Published by ABA Health eSource
As the count and monetary value of fraud and abuse settlements and judgments in the healthcare sector continues to rise year over year, the federal government has sought to keep pace through investing in infrastructure and legislating requirements of increased transparency on the part of healthcare entities, specifically companies in the life sciences industry. These investments and legislative changes are driven by a high return on investment for the federal government, as the Department of Health and Human Services (HHS) has reported that for every dollar invested in healthcare fraud and abuse investigations, approximately $7.70 has been recovered in settlements and other legal outcomes.1 New guidelines from the Department of Justice (DOJ) suggest that individuals, including employees and physician contractors of life sciences companies, will be targeted in civil and even criminal suits alongside the DOJ’s investigation of a company.2 Since federal law prohibits the payment of compensation to physicians in excess of fair market value (FMV),3 and any excess payment to a physician may be construed as an inducement for referrals and may result in litigation, it is imperative that life sciences companies develop a robust internal approach toward payments to physicians for necessary and legitimate consulting services.
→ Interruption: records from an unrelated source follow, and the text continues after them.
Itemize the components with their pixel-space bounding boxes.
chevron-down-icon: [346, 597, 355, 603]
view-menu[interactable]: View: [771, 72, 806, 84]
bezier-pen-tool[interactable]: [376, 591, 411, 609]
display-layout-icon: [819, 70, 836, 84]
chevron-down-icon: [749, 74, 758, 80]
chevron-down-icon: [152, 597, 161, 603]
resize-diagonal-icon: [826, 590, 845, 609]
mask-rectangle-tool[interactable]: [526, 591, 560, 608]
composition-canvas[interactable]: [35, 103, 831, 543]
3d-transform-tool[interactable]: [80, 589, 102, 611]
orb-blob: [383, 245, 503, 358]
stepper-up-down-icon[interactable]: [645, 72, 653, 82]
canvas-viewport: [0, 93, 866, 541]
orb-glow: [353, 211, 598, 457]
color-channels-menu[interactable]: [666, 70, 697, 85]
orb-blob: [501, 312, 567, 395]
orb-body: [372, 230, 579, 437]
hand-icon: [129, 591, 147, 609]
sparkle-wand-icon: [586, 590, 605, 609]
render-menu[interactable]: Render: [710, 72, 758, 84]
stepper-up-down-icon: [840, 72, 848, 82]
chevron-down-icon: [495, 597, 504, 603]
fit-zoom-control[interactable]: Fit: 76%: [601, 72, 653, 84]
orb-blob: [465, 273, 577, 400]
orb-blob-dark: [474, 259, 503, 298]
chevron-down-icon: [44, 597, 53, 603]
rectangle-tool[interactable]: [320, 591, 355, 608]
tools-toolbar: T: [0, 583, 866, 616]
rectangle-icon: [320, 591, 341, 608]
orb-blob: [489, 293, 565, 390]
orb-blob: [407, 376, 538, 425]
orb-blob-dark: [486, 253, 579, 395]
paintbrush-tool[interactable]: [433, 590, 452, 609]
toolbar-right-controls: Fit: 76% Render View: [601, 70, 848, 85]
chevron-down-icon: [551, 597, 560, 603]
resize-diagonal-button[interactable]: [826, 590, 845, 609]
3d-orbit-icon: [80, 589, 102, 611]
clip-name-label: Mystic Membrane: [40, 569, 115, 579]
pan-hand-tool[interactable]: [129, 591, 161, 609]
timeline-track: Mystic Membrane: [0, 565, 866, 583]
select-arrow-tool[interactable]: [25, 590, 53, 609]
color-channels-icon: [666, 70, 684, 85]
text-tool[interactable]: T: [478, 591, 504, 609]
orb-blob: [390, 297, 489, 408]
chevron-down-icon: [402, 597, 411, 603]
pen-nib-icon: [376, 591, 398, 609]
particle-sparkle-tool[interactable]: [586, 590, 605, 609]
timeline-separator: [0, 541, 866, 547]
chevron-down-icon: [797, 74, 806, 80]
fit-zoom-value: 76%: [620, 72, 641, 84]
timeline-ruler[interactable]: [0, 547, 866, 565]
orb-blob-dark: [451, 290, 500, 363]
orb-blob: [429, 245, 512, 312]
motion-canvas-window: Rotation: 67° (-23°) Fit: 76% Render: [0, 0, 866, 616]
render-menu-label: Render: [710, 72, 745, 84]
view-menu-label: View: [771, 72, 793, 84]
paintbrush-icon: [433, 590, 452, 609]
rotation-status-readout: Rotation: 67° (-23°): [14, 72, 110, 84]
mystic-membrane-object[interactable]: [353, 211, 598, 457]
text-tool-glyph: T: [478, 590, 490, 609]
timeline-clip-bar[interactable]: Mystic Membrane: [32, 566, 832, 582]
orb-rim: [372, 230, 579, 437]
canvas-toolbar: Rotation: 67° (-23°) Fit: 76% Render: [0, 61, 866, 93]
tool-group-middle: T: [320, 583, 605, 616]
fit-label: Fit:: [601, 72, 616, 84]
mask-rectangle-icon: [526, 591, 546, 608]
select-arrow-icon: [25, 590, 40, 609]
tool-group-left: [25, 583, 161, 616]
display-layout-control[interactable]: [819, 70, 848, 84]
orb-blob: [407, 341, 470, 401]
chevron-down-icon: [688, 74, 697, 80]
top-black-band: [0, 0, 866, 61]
The Federal Government Raises the Stakes
The government’s successes in fighting healthcare fraud and high return on investment in the area has spurred it to increase its investment accordingly. A representative with the HHS Office of Inspector General (OIG) announced in June of 2015 that the OIG is in the process of hiring additional lawyers in order to combat healthcare fraud,4 specifically fraud on the part of physicians providing services to healthcare entities under questionable payment arrangements.5 Increased scrutiny by the OIG suggests that the agency is no longer willing to wait for whistleblowers to bring qui tam suits,6but intends to seek out and prosecute physician fraud on its own.7 This initiative by the OIG is surprising given that over 700 whistleblower lawsuits were filed in 2014, representing an increase of approximately 75 percent over 2009 levels,8 and clearly illustrates that the agency is not content with the current (albeit increased) rate of healthcare fraud prosecution. Additionally, the OIG has focused in recent years on the utilization of data analytics in its pursuit of Medicare fraud cases, resulting in “almost $15 billion in investigative receivables and more than 2,700 criminal actions in the past 3 years [since 2012].”9 These developments indicate that an even greater increase in healthcare fraud and abuse cases will arise in the near future.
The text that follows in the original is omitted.